Start an Amazon Elastic MapReduce (EMR) Cluster using Quickstart with the following setup:
- In General Configuration
  - Give the cluster a name that is meaningful to you
  - Un-check Logging
  - Make sure that Cluster is selected, NOT Step execution
- In Software configuration
  - Select emr-5.20.0 Release from the drop-down
  - Select the first option under Applications
- In Hardware configuration
  - Select m4.large as instance types
  - Enter 3 for number of instances (1 master and 2 core nodes)
- In Security and access
- Select your correct EC2 keypair or you will not be able to connect to the cluster
- Leave everything else the same
- Click Create Cluster, and wait...
Once the cluster is up and running and in "waiting" state, ssh into the master node: ssh hadoop@[[master-node-dns-name]]
Install git on the master node: sudo yum install -y git
Clone this repository to the master node. Note: since this is a public repository you do can use the http GitHub URL: https://github.com/bigdatateaching/lab-hadoop-streaming.git
Change directory into the lab: cd lab-hadoop-streaming
In this example, you will run a simulated MapReduce job on a text file. We say simulated because you will not be using Hadoop to do this but rather a combination of command line functions and pipes that resemble what happens when you run a Hadoop Streaming job on a cluster on a large file. Page 50 of the book shows an example of how to test your mapper and reducer.
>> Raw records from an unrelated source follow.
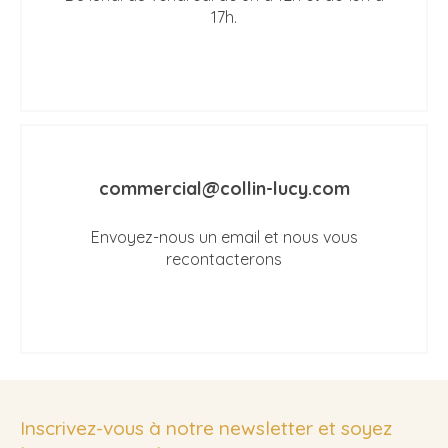
17h.
commercial@collin-lucy.com
Envoyez-nous un email et nous vous
recontacterons
Inscrivez-vous à notre newsletter et soyez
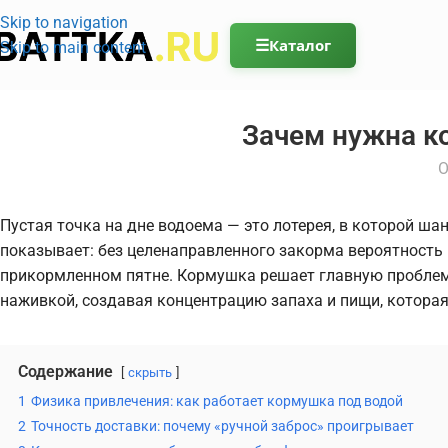
Skip to navigation
☰
Каталог
Skip to main content
Зачем нужна к
О
Пустая точка на дне водоема — это лотерея, в которой ш
показывает: без целенаправленного закорма вероятность 
прикормленном пятне. Кормушка решает главную проблем
наживкой, создавая концентрацию запаха и пищи, которая
Содержание
скрыть
1
Физика привлечения: как работает кормушка под водой
2
Точность доставки: почему «ручной заброс» проигрывает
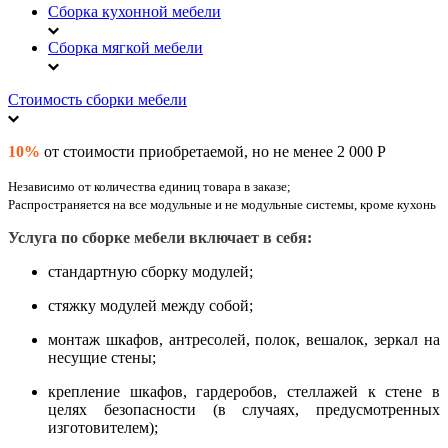
Сборка кухонной мебели
Сборка мягкой мебели
Стоимость сборки мебели
10%
от стоимости приобретаемой, но не менее 2 000 Р
Независимо от количества единиц товара в заказе;
Распространяется на все модульные и не модульные системы, кроме кухонь
Услуга по сборке мебели включает в себя:
стандартную сборку модулей;
стяжку модулей между собой;
монтаж шкафов, антресолей, полок, вешалок, зеркал на
несущие стены;
крепление шкафов, гардеробов, стеллажей к стене в
целях безопасности (в случаях, предусмотренных
изготовителем);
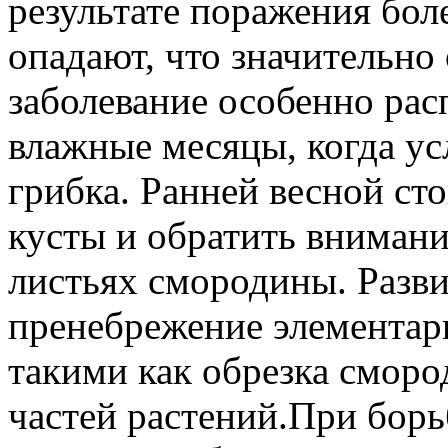
результате поражения бол
опадают, что значительно
заболевание особенно рас
влажные месяцы, когда ус
грибка. Ранней весной ст
кусты и обратить внимани
листьях смородины. Разви
пренебрежение элементар
такими как обрезка смор
частей растений.При борь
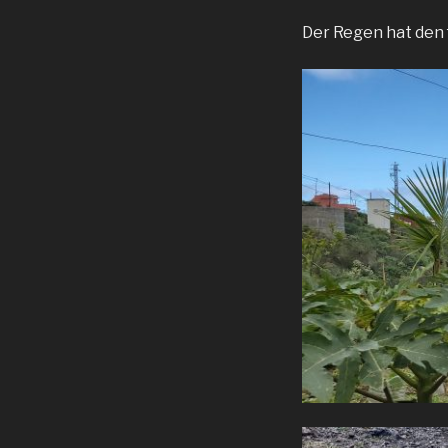
Der Regen hat den 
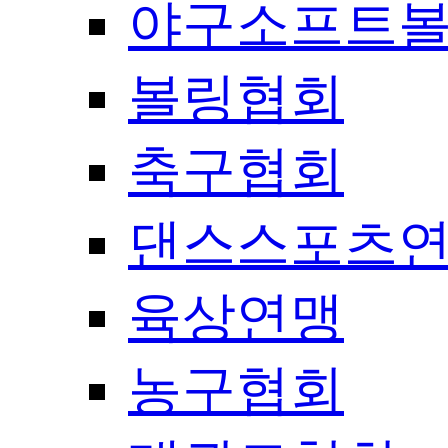
야구소프트
볼링협회
축구협회
댄스스포츠
육상연맹
농구협회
There is a file in this repository called shakespeare.txt which contains all of William Shakespeare's works in a single file. There are also two Python files: a mapper called basic-mapper.py and a reducer called basic-reducer.py. Open the files and look at the code so you get familiar with what is going on.

Using Linux pipes, you will pipe the file into the mapper which produces a (key, value) pair in the form of word\t1. The \t is a tab character.

The output from the mapper is then piped into the sort command, which takes all of the mapper output and sorts it by key.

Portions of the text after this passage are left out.